Or, in other words: why is the sum of atomic energies for a single atom different from its total energy?

As an exercise, I carried out the calculation of the binding energy for the H2 molecule as the total energy of the H2 molecule minus twice that of a single H atom, and compared my result with the one thrown automatically by DMol3.

I found a 2.56 % deviation from DMol3 result, which still acceptable, I certainly expected it to be zero!

It could be a matter of numerical precision and I should be happy with my result.

However, by using the "sum of atomic energies" (SOAE) from the outmol file of the H2 run, -0.9969616 Ha, it can be calculated the total energy for a single hydrogen atom as half of the above value, giving -0.4984808 Ha which is exactly the SOAE value reported in the outmol file for the single H atom's run.

That is, the H2 binding-energy 2.56 % deviation might not be solely due to a numerical precision.

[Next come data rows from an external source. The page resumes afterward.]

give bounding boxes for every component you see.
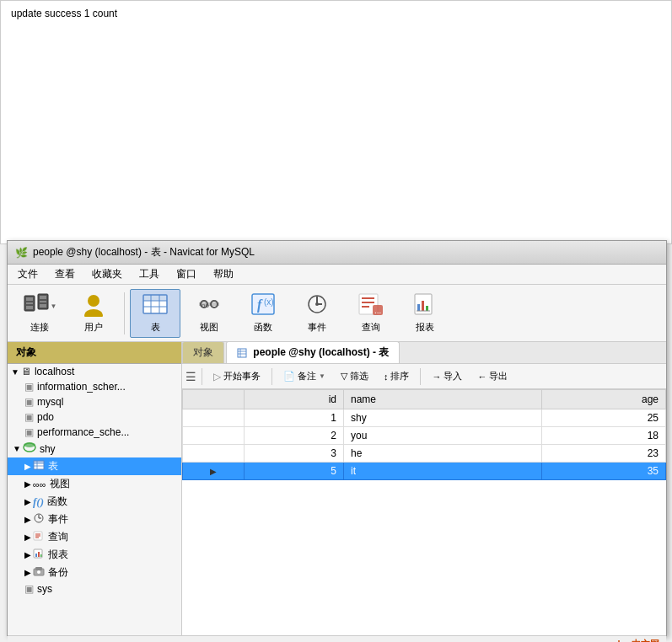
notes-button[interactable]: 📄 备注 ▼ [277,367,331,385]
toolbar-func[interactable]: f (x) 函数 [238,289,288,338]
table: id name age [182,389,666,480]
connect-icon-group: ▼ [23,292,57,319]
row3-name: he [343,445,541,463]
func-tree-icon: f() [33,495,44,509]
tables-expand-arrow: ▶ [24,462,31,471]
sidebar-item-shy[interactable]: ▼ shy [8,440,181,457]
transaction-icon: ▷ [213,371,221,383]
toolbar-connect[interactable]: ▼ 连接 [14,289,65,338]
query-icon: ... [358,292,384,319]
filter-button[interactable]: ▽ 筛选 [335,367,374,385]
svg-point-27 [315,302,319,306]
begin-transaction-button[interactable]: ▷ 开始事务 [207,367,266,385]
toolbar-event[interactable]: 事件 [292,289,342,338]
toolbar-report[interactable]: 报表 [400,289,450,338]
backups-label: 备份 [48,565,68,580]
shy-label: shy [40,443,56,455]
sidebar-item-tables[interactable]: ▶ 表 [8,457,181,475]
col-name-header[interactable]: name [343,390,541,409]
sidebar-item-funcs[interactable]: ▶ f() 函数 [8,493,181,511]
sidebar-item-pdo[interactable]: ▣ pdo [8,409,181,425]
tab-object[interactable]: 对象 [182,341,224,363]
toolbar-table[interactable]: 表 [130,289,180,338]
svg-rect-60 [238,349,246,357]
col-name-label: name [351,393,376,405]
sidebar-item-reports[interactable]: ▶ 报表 [8,546,181,564]
menu-favorites[interactable]: 收藏夹 [85,265,129,283]
toolbar-user[interactable]: 用户 [68,289,119,338]
menu-view[interactable]: 查看 [48,265,82,283]
table-row[interactable]: 3 he 23 [183,445,666,463]
toolbar-view-label: 视图 [200,321,218,334]
menu-window[interactable]: 窗口 [169,265,203,283]
table-row[interactable]: 1 shy 25 [183,409,666,427]
svg-point-40 [24,442,35,447]
table-row-selected[interactable]: ▶ 5 it 35 [183,463,666,480]
notes-dropdown-arrow: ▼ [319,372,325,380]
toolbar-query[interactable]: ... 查询 [346,289,396,338]
menu-file[interactable]: 文件 [11,265,45,283]
reports-expand-arrow: ▶ [24,550,31,559]
menu-help[interactable]: 帮助 [207,265,240,283]
row3-age: 23 [542,445,666,463]
export-button[interactable]: ← 导出 [471,367,513,385]
query-tree-icon [33,531,45,543]
right-panel: 对象 people @shy (localhost) - 表 [182,342,666,635]
top-output-area: update success 1 count [0,0,672,244]
col-id-header[interactable]: id [245,390,344,409]
sidebar-item-backups[interactable]: ▶ 备份 [8,564,181,581]
reports-label: 报表 [48,548,68,562]
title-bar: 🌿 people @shy (localhost) - 表 - Navicat … [8,241,666,265]
sidebar-item-views[interactable]: ▶ ∞∞ 视图 [8,475,181,493]
col-age-header[interactable]: age [542,390,666,409]
sidebar-item-sys[interactable]: ▣ sys [8,581,181,597]
svg-rect-15 [143,295,167,301]
svg-text:oo: oo [202,302,209,309]
views-expand-arrow: ▶ [24,479,31,489]
svg-point-9 [84,309,103,317]
object-tab-label: 对象 [16,346,36,358]
filter-icon: ▽ [341,371,347,382]
sidebar-item-events[interactable]: ▶ 事件 [8,511,181,528]
db-icon-pdo: ▣ [24,411,34,423]
toolbar-view[interactable]: oo 视图 [184,289,234,338]
user-icon [80,293,107,319]
row2-name: you [343,427,541,445]
sort-button[interactable]: ↕ 排序 [378,367,416,385]
svg-rect-45 [34,461,44,463]
import-icon: → [432,372,441,382]
export-icon: ← [477,372,487,382]
hamburger-icon[interactable]: ☰ [185,370,196,383]
sidebar: 对象 ▼ 🖥 localhost ▣ information_scher... … [8,342,182,635]
svg-rect-37 [426,306,428,311]
events-expand-arrow: ▶ [24,515,31,524]
sidebar-item-perf-schema[interactable]: ▣ performance_sche... [8,425,181,440]
row2-arrow [183,427,245,445]
table-row[interactable]: 2 you 18 [183,427,666,445]
row4-id: 5 [245,463,344,480]
tab-table[interactable]: people @shy (localhost) - 表 [226,341,400,363]
data-table: id name age [182,389,666,635]
tab-object-label: 对象 [193,346,213,358]
queries-label: 查询 [48,530,68,544]
sidebar-item-queries[interactable]: ▶ 查询 [8,528,181,546]
localhost-label: localhost [35,366,74,377]
notes-icon: 📄 [283,371,295,382]
db-icon-perf: ▣ [24,426,34,438]
sidebar-item-localhost[interactable]: ▼ 🖥 localhost [8,364,181,379]
menu-bar: 文件 查看 收藏夹 工具 窗口 帮助 [8,265,666,285]
table-icon [142,292,169,319]
sidebar-item-mysql[interactable]: ▣ mysql [8,394,181,409]
db-icon-mysql: ▣ [24,396,34,408]
row1-age: 25 [542,409,666,427]
object-tab[interactable]: 对象 [8,342,181,364]
menu-tools[interactable]: 工具 [132,265,166,283]
funcs-label: 函数 [47,495,67,509]
db-icon-sys: ▣ [24,583,34,595]
svg-rect-35 [417,304,420,311]
sidebar-item-info-schema[interactable]: ▣ information_scher... [8,379,181,394]
import-button[interactable]: → 导入 [426,367,468,385]
events-label: 事件 [48,512,68,527]
backup-tree-icon [33,566,45,579]
event-tree-icon [33,513,45,526]
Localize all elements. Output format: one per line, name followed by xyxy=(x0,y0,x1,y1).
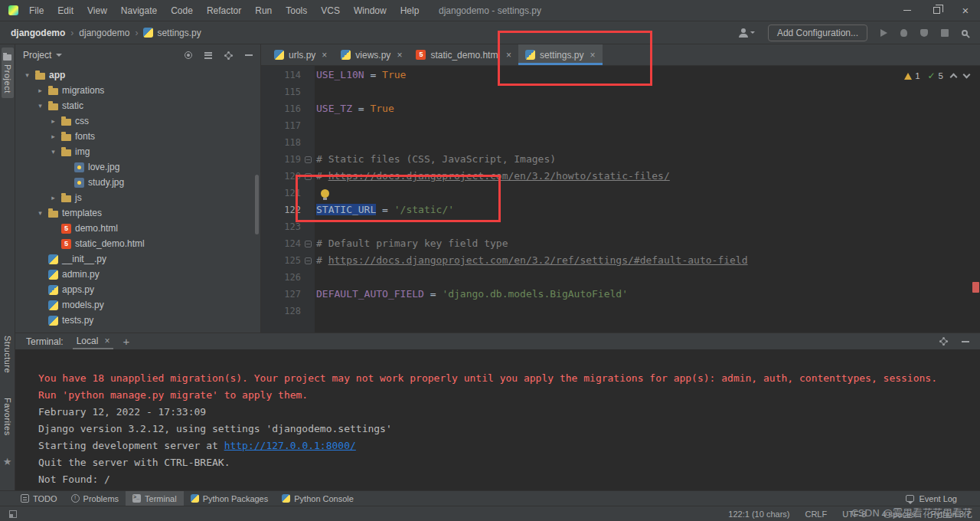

The outmol file of the single H atom also reports its total energy (Et), -0.4963433 Ha, which is just the one I used for calculating the binding energy of H2. Surprisingly, this single-atom total energy does not match its SOAE, and therefore the difference Et - SOAE, i.e., the "binding energy" (as in fact is indeed labeled in the outmol file despite having only one atom), instead zero gives +0.0021375 Ha! Nevertheless, this non-zero binding energy could be considered spurious because of its small size, 0.4 % relative to the SOAE.

I would like to know either why SOAE and Et are not exactly the same for a single atom, or how DMol3 internally calculate the SOAE.